The wagon rolled out of 4th Ave., and I was grateful to see some sunlight through the tiny window. We stopped at a holding facility in another part of the metropolis, where a young, stocky fellow, no more than a year or two above twenty, with a large black patch of what seemed like dead skin on the underside of one of his forearms, joined me in my side of the dog wagon.
He seemed chatty, and given my brief exposure to sunlight, I conversed with him enough to learn that he’d gained his permanent black skin patch through MRSA gathered from unclothed contact with surfaces inside many jail cells he’d been in. MRSA is a bacterial strain highly resistant to treatment. It is quite common in the holding cells and incarceration facilities of the state. He was hospitalized by the state due to the severity of his bacterial infection. They’d managed to stop it, but not before the starkly visible damage. He seemed dismissive of it, but I wasn’t so sure that I would, at my age that was twice his, survive such bacterial infection.
As we were led into the civic center in Dilbut that housed the courts, through back doors into a holding area, I saw the same cop who’d mocked my request for toiletries at the 4th Ave. intake line. This Hispanic member of law enforcement––from his name, Carillo––seemed to enjoy playing sadistically with the emotions of those in the state’s unrelenting grip, presumed innocent or not. His face had all the refinement of a Halloween mask.
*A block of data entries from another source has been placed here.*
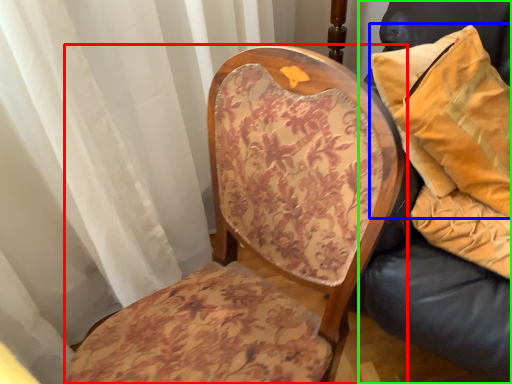 Question: Considering the real-world distances, which object is closest to chair (highlighted by a red box)? pillow (highlighted by a blue box) or furniture (highlighted by a green box).

Choices:
 (A) pillow
 (B) furniture

Answer: (B) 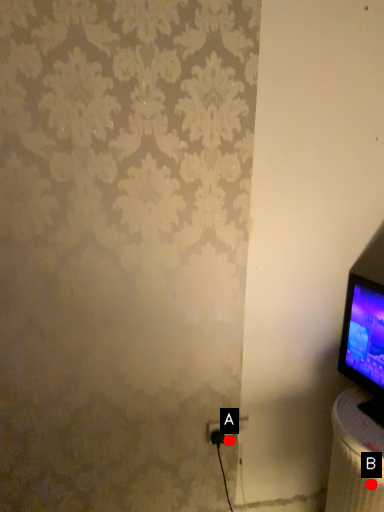 Question: Two points are circled on the image, labeled by A and B beside each circle. Which point is further to the camera?

Choices:
 (A) A is further
 (B) B is further

Answer: (A) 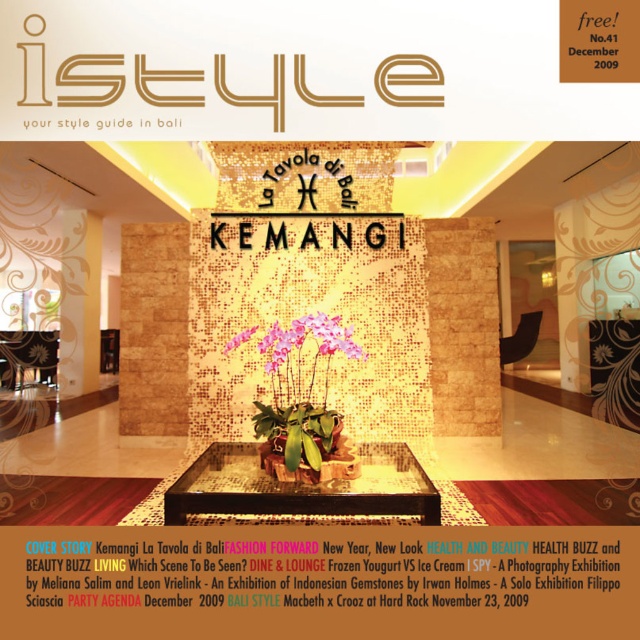 Question: Which of the following is the farthest from the observer?

Choices:
 (A) black mosaic table at center
 (B) pink matte orchid at center

Answer: (B)

Question: Which object appears closest to the camera in this image?

Choices:
 (A) black mosaic table at center
 (B) matte gold mosaic wall at center

Answer: (A)

Question: Does matte gold mosaic wall at center appear on the left side of black mosaic table at center?

Choices:
 (A) yes
 (B) no

Answer: (A)

Question: Estimate the real-world distances between objects in this image. Which object is closer to the black mosaic table at center?

Choices:
 (A) pink matte orchid at center
 (B) matte gold mosaic wall at center

Answer: (A)

Question: Is black mosaic table at center smaller than pink matte orchid at center?

Choices:
 (A) no
 (B) yes

Answer: (A)

Question: Does black mosaic table at center appear under pink matte orchid at center?

Choices:
 (A) no
 (B) yes

Answer: (B) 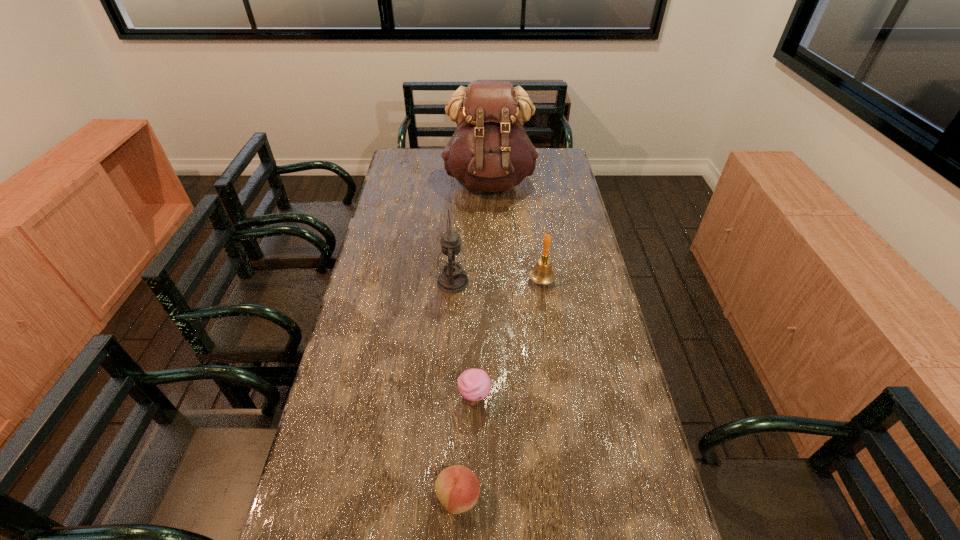 This screenshot has height=540, width=960. In order to click on free space located on the right of the nearest object in this screenshot , I will do `click(581, 497)`.

This screenshot has height=540, width=960. In order to click on object located at the far edge in this screenshot , I will do `click(490, 151)`.

Where is `satchel located at the right edge`? The width and height of the screenshot is (960, 540). satchel located at the right edge is located at coordinates (490, 151).

Find the location of a particular element. bell that is positioned at the right edge is located at coordinates (542, 273).

Locate an element on the screen. object located at the far right corner is located at coordinates (490, 151).

Identify the location of vacant region at the far edge of the desktop. (441, 164).

You are a GUI agent. You are given a task and a screenshot of the screen. Output one action in this format:
    pyautogui.click(x=<x>, y=<y>)
    Task: Click on the vacant space at the left edge of the desktop
    This screenshot has width=960, height=540.
    Given the screenshot: What is the action you would take?
    pyautogui.click(x=380, y=236)

I want to click on blank space at the right edge of the desktop, so 554,291.

The image size is (960, 540). I want to click on free point between the farthest object and the peach, so click(x=473, y=339).

Image resolution: width=960 pixels, height=540 pixels. I want to click on free area in between the fourth farthest object and the nearest object, so click(467, 448).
It was a face not even a mother could love.
He was engaged in loud conversations with those awaiting a court appearance, declaring that judges may not come in during the weekend. And in that event, we would all be carted away to one of Sheriff Waspoia’s infamous tent camps for the weekend, roasting in the summer sun, with violent bullies and predators for company.
In time, an officer came in to inform us that a female judge had put in an appearance, and the sadistic cop changed his slant to discussing how she’d been making bail release determinations. It’s rather redundant to indicate that he worked at raising our hopes, with claims that the judge had, just the past week, let many in arraignment leave without bail, right from the courtroom, on their own recognizance. It is also not hard to now see why those arrested and subjugated by law enforcement refer to them as pigs, which I hardly think stands for ‘people in government service,’ though you may again be forgiven for such a gentle assumption.